Though cattle drives continued up until the mid-1900s, they existed on an increasingly smaller scale. Many cowboys gave up the open trail life for work at private ranches. Privatization of land and the use of barbed wire fences only made cattle drives more difficult. 

Cowboys and their Horses Today

Though long-distance cattle drives no longer exist, cowboys have endured, working on ranches or competing in rodeos. From chaps to lariats and even the style of today’s Western saddles, the vaquero ways of riding and ranching can still be seen today. Though technology has progressed, seemingly at the speed of light, ranches of all sizes still employ horses to move and work cattle.

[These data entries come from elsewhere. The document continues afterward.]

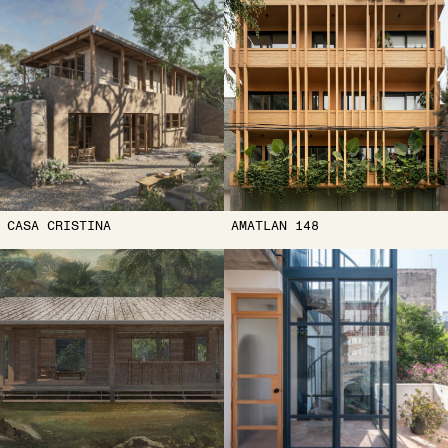
CASA CRISTINA
AMATLAN 148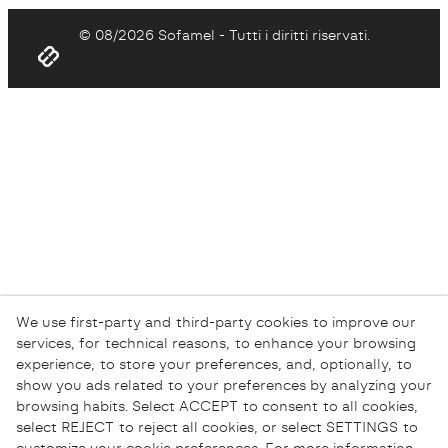
© 08/2026 Sofamel - Tutti i diritti riservati.
We use first-party and third-party cookies to improve our
services, for technical reasons, to enhance your browsing
experience, to store your preferences, and, optionally, to
show you ads related to your preferences by analyzing your
browsing habits. Select ACCEPT to consent to all cookies,
select REJECT to reject all cookies, or select SETTINGS to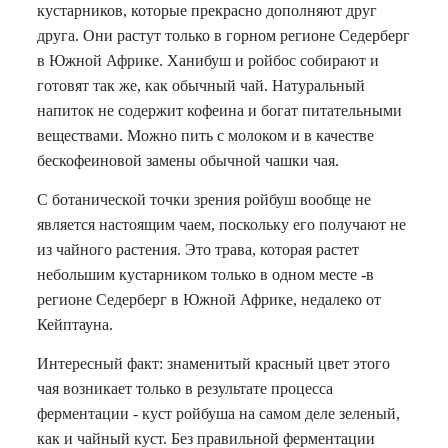
кустарников, которые прекрасно дополняют друг
друга. Они растут только в горном регионе Седерберг
в Южной Африке. Ханибуш и ройбос собирают и
готовят так же, как обычный чай. Натуральный
напиток не содержит кофеина и богат питательными
веществами. Можно пить с молоком и в качестве
бескофеиновой замены обычной чашки чая.
С ботанической точки зрения ройбуш вообще не
является настоящим чаем, поскольку его получают не
из чайного растения. Это трава, которая растет
небольшим кустарником только в одном месте -в
регионе Седерберг в Южной Африке, недалеко от
Кейптауна.
Интересный факт: знаменитый красный цвет этого
чая возникает только в результате процесса
ферментации - куст ройбуша на самом деле зеленый,
как и чайный куст. Без правильной ферментации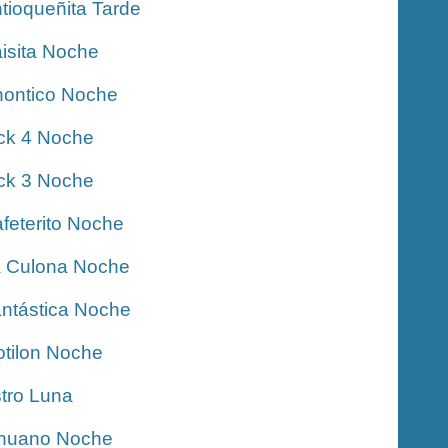
tioqueñita Tarde
isita Noche
ontico Noche
ck 4 Noche
ck 3 Noche
feterito Noche
 Culona Noche
ntástica Noche
tilon Noche
tro Luna
nuano Noche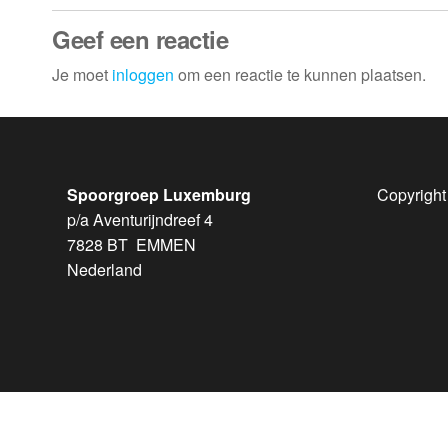
Geef een reactie
Je moet
inloggen
om een reactie te kunnen plaatsen.
Spoorgroep Luxemburg
Copyright
p/a Aventurijndreef 4
7828 BT EMMEN
Nederland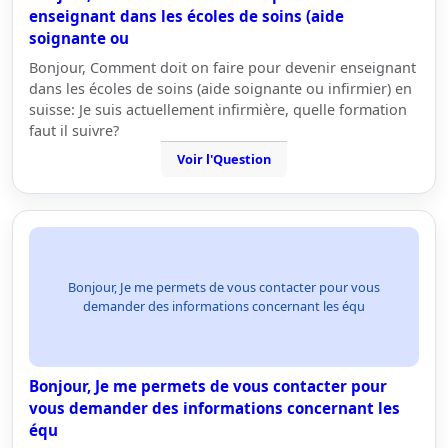
enseignant dans les écoles de soins (aide
soignante ou
Bonjour, Comment doit on faire pour devenir enseignant
dans les écoles de soins (aide soignante ou infirmier) en
suisse: Je suis actuellement infirmière, quelle formation
faut il suivre?
Voir l'Question
Bonjour, Je me permets de vous contacter pour vous
demander des informations concernant les équ
Bonjour, Je me permets de vous contacter pour
vous demander des informations concernant les
équ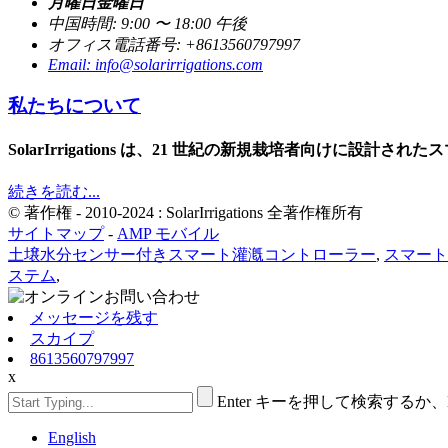
月曜日金曜日
中国時間: 9:00 〜 18:00 午後
オフィス電話番号: +8613560797997
Email: info@solarirrigations.com
私たちについて
SolarIrrigations は、21 世紀の新規栽培者向け
続きを読む...
© 著作権 - 2010-2024 : SolarIrrigations 全著作権所有
サイトマップ
-
AMP モバイル
土壌水分センサー付きスマート灌漑コントローラー
,
スマート
ステム
,
メッセージを残す
スカイプ
8613560797997
x
Enter キーを押して検索するか
English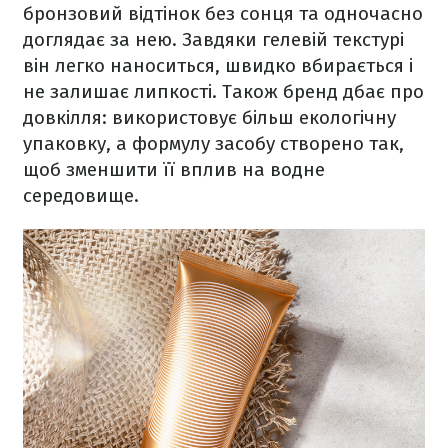
бронзовий відтінок без сонця та одночасно
доглядає за нею. Завдяки гелевій текстурі
він легко наноситься, швидко вбирається і
не залишає липкості. Також бренд дбає про
довкілля: використовує більш екологічну
упаковку, а формулу засобу створено так,
щоб зменшити її вплив на водне
середовище.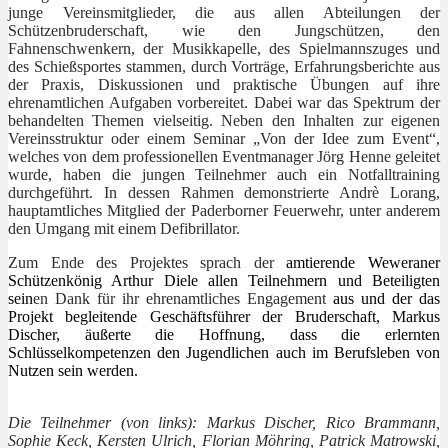
junge Vereinsmitglieder, die aus allen Abteilungen der
Schützenbruderschaft, wie den Jungschützen, den
Fahnenschwenkern, der Musikkapelle, des Spielmannszuges und
des Schießsportes stammen, durch Vorträge, Erfahrungsberichte aus
der Praxis, Diskussionen und praktische Übungen auf ihre
ehrenamtlichen Aufgaben vorbereitet. Dabei war das Spektrum der
behandelten Themen vielseitig. Neben den Inhalten zur eigenen
Vereinsstruktur oder einem Seminar „Von der Idee zum Event“,
welches von dem professionellen Eventmanager Jörg Henne geleitet
wurde, haben die jungen Teilnehmer auch ein Notfalltraining
durchgeführt. In dessen Rahmen demonstrierte Andrè Lorang,
hauptamtliches Mitglied der Paderborner Feuerwehr, unter anderem
den Umgang mit einem Defibrillator.
Zum Ende des Projektes sprach der
amtierende Weweraner
Schützenkönig Arthur Diele allen Teilnehmern und Beteiligten
sein
en Dank für ihr ehrenamtliches Engagement
aus und der das
Projekt begleitende Geschäftsführer der Bruderschaft, Markus
Discher, äußerte die Hoffnung, dass die erlernten
Schlüsselkompetenzen den Jugendlichen auch im Berufsleben von
Nutzen sein werden.
Die Teilnehmer (von links): Markus Discher, Rico Brammann,
Sophie Keck, Kersten Ulrich, Florian Möhring, Patrick Matrowski,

Today’s cowboys ride a variety of horse breeds, but the most popular is the American Quarter Horse, known for its speed and agility. Something else that’s changed is the way they care for their horses.

Though many horses still put in long hours at the ranch, they are no doubt better cared for with routine veterinary and farrier care, better-fitting tack, and feeding programs that better support the horse to increase their longevity and overall health. 

Today, many cowboys and cowgirls not only feed their horses top quality concentrates and hay, but also provide supplements to support joint health and digestion. They often provide minerals and vitamins that may be lacking in the horse’s diet as well. 

There’s no doubt that the lives of cowboys, cowgirls, and their horses are much improved today, and because of that, the Western way of life may very well continue for many generations to come.